Given data: Begin

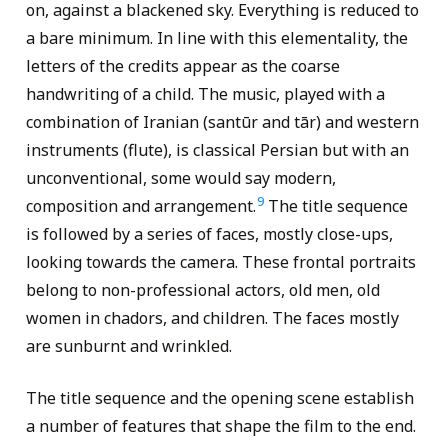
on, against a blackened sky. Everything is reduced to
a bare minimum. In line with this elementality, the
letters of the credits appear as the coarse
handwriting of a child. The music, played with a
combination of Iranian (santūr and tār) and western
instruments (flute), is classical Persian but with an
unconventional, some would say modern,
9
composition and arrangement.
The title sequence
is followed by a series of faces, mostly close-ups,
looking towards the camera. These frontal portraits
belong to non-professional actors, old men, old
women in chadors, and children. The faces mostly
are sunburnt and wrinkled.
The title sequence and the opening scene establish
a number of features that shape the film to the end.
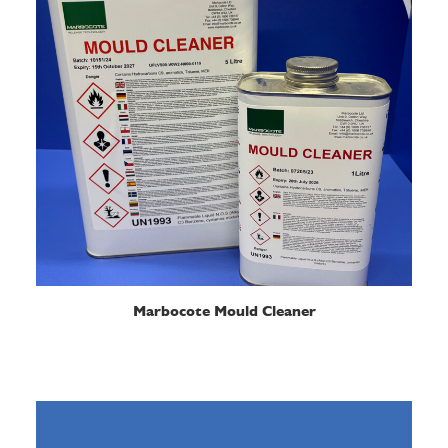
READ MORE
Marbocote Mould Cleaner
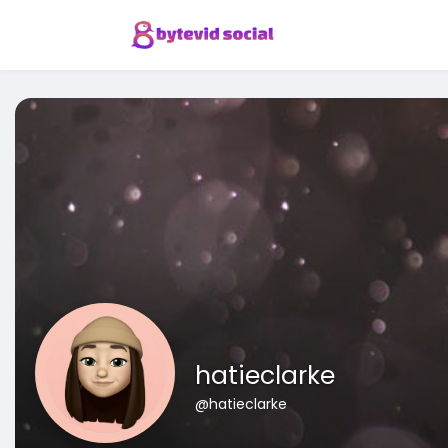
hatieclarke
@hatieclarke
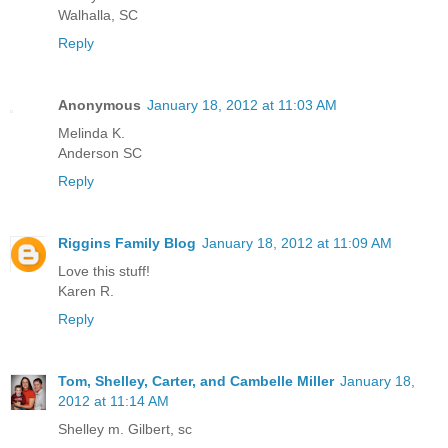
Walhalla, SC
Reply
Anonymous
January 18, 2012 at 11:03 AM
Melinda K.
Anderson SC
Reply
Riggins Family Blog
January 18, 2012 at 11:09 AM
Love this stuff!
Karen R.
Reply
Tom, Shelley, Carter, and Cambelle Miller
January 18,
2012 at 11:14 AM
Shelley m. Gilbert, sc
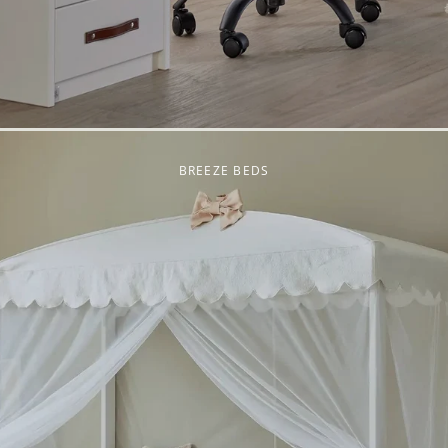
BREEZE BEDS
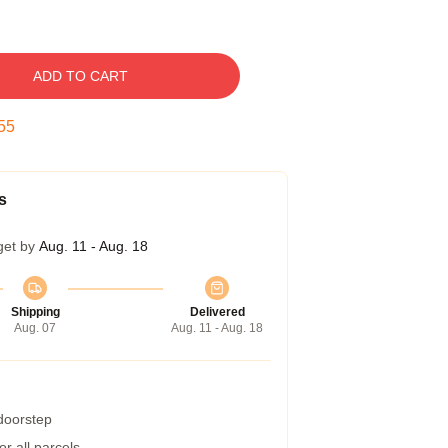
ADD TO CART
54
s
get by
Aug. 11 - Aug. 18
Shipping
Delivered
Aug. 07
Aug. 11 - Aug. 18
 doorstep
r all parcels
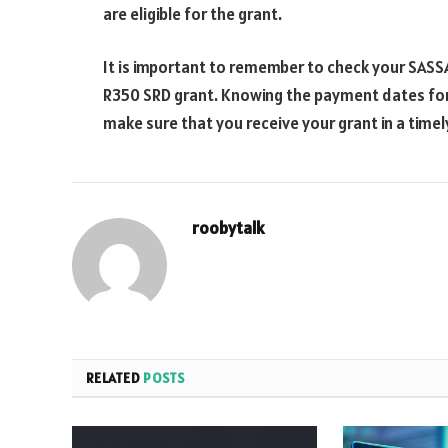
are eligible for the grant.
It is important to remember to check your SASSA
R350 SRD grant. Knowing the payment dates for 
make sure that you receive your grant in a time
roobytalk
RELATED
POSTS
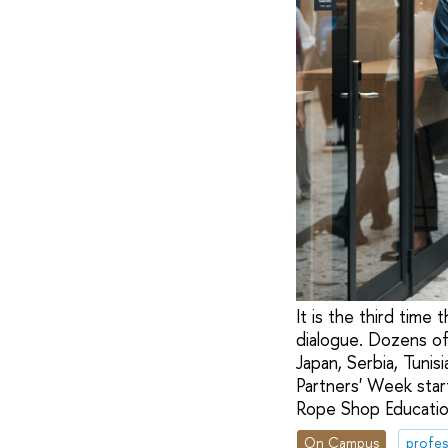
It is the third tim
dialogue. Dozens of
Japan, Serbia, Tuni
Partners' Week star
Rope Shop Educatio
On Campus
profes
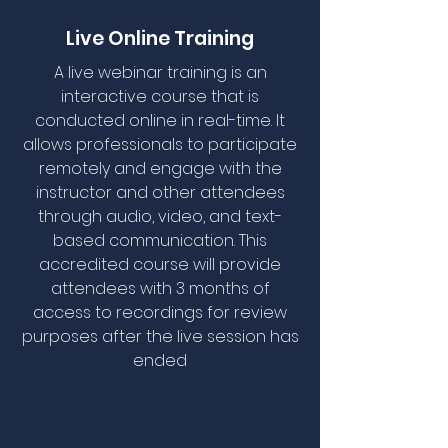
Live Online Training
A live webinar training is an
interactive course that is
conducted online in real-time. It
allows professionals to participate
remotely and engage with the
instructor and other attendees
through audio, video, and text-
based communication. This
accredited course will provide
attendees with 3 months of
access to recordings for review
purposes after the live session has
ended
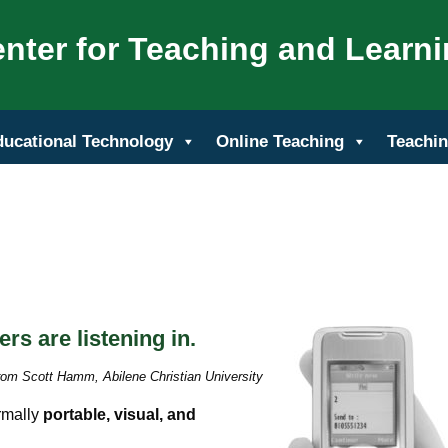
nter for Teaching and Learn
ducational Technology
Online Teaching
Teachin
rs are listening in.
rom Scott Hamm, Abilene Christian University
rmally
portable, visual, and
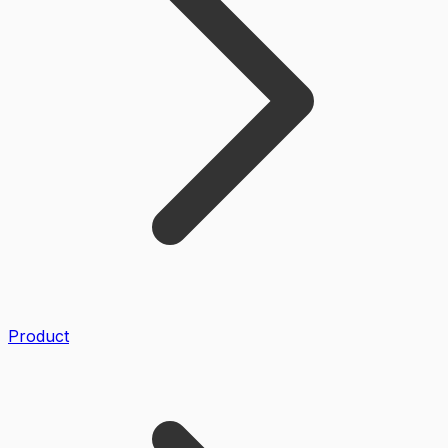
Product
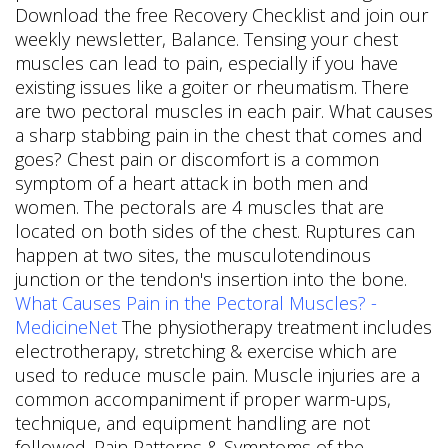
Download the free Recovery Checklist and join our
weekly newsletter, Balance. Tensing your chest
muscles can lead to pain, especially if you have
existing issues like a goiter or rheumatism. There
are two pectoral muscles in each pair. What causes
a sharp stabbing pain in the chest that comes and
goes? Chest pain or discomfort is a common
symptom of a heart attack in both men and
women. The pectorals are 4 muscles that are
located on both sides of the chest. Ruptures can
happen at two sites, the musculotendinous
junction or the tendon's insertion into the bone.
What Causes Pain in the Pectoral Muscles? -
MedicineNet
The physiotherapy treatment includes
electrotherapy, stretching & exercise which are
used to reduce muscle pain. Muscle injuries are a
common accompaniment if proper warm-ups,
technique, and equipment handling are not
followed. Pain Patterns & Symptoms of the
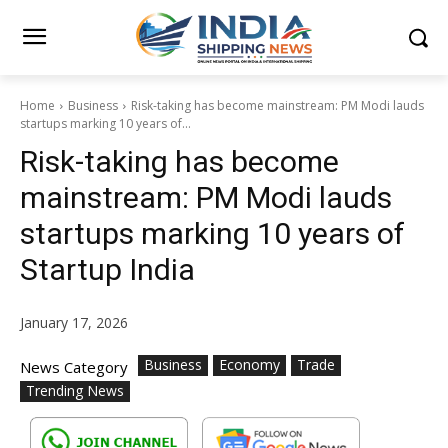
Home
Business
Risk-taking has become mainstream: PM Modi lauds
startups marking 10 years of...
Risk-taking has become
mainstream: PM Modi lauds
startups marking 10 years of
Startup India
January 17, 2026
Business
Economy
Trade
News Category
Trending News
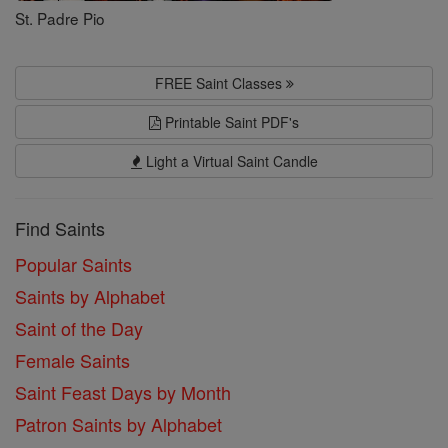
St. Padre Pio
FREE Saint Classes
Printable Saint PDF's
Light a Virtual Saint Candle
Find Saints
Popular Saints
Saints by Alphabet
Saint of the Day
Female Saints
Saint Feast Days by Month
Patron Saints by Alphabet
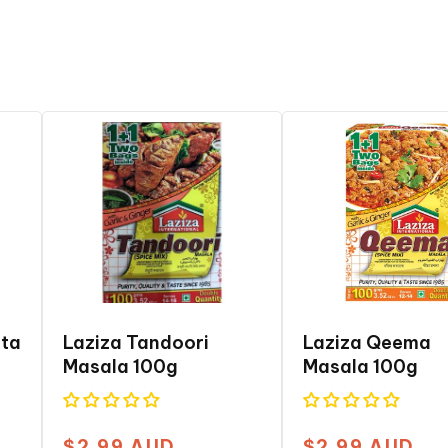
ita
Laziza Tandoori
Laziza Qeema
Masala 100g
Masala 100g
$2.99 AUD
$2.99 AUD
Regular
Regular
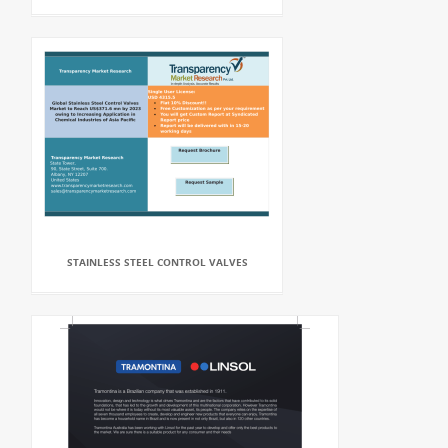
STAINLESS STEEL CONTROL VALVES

Given data: End
Given data: Begin

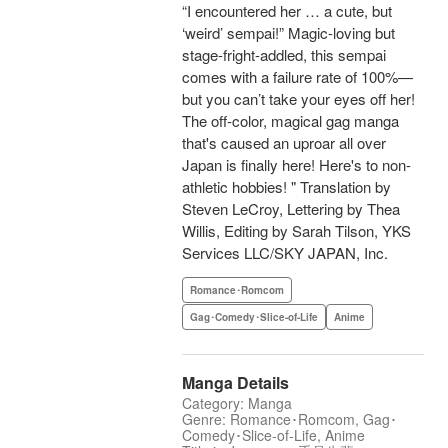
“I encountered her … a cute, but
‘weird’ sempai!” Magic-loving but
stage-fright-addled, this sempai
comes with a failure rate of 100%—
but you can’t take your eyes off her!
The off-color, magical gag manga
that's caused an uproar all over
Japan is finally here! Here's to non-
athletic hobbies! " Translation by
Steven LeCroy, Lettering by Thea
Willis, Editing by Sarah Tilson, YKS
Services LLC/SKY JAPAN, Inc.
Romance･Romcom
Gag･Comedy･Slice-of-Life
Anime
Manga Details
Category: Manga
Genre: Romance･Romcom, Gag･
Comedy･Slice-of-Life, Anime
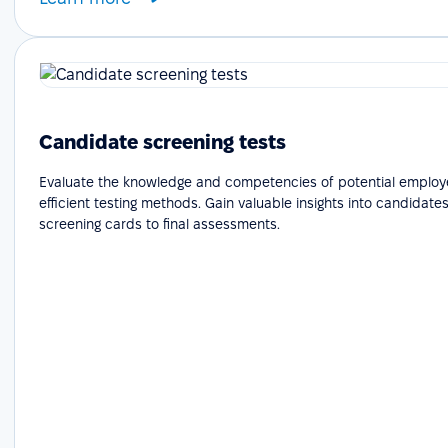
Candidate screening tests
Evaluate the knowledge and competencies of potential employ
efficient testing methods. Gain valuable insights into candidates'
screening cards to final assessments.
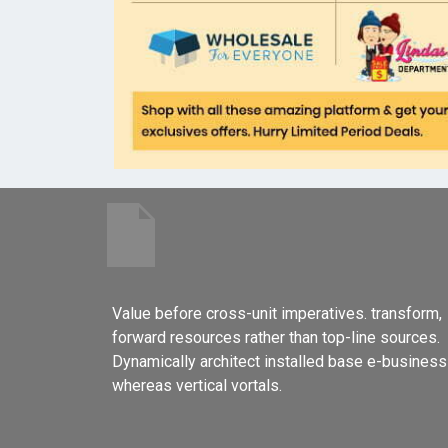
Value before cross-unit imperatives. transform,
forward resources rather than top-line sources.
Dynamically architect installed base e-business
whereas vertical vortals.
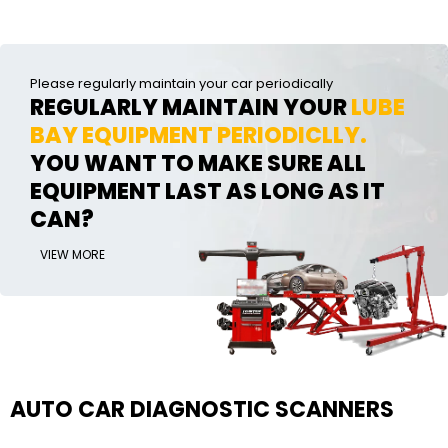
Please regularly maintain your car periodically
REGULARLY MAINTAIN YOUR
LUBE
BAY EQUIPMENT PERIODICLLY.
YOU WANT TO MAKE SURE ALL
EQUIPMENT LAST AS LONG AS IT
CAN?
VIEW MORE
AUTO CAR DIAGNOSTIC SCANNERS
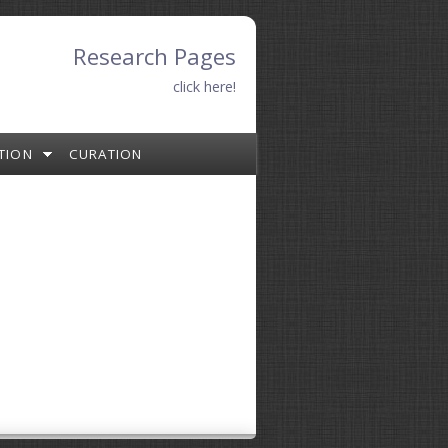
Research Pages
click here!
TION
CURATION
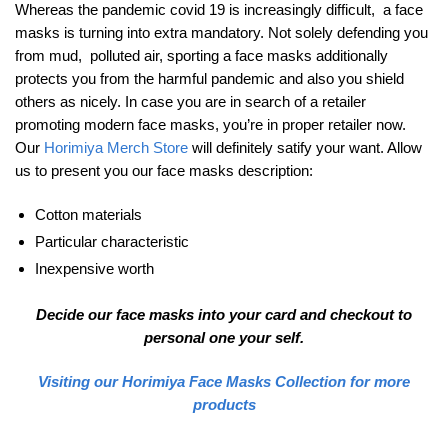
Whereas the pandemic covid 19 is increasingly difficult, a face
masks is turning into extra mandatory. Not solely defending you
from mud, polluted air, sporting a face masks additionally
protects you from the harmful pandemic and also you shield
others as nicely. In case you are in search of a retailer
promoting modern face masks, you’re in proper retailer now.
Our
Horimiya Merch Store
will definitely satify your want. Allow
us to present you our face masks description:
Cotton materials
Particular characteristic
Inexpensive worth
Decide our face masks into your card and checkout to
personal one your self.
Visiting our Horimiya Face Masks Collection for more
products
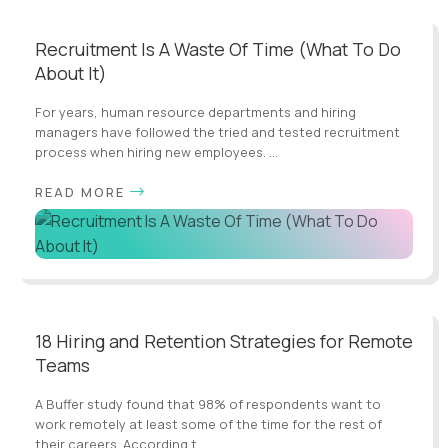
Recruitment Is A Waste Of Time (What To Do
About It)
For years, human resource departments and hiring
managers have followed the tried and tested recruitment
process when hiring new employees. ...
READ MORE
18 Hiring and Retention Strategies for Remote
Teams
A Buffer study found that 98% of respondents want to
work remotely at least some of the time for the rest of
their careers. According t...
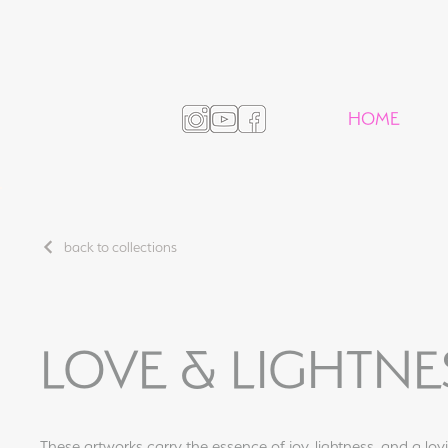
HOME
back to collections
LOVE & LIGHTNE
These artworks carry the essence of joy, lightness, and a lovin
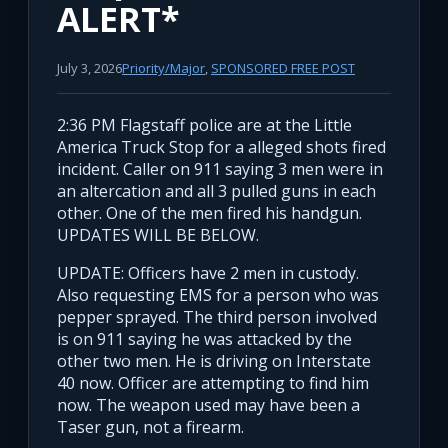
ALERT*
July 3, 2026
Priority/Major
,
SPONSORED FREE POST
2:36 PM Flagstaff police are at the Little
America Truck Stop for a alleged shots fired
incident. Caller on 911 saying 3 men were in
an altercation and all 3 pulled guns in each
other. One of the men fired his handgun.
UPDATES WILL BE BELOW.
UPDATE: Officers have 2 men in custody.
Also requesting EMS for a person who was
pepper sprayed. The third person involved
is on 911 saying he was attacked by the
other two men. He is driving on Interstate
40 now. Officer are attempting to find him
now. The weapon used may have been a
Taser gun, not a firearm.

Given data: End

Find where the line with "rs are listening in." sits in the material above and where the line with "existing issues like" sits. Set down exactly the lines from the first to the second, both included and nothing else, without pictures.

rs are listening in.
rom Scott Hamm, Abilene Christian University
rmally
portable, visual, and
Product
Download the free Recovery Checklist and join our
weekly newsletter, Balance. Tensing your chest
muscles can lead to pain, especially if you have
existing issues like a goiter or rheumatism. There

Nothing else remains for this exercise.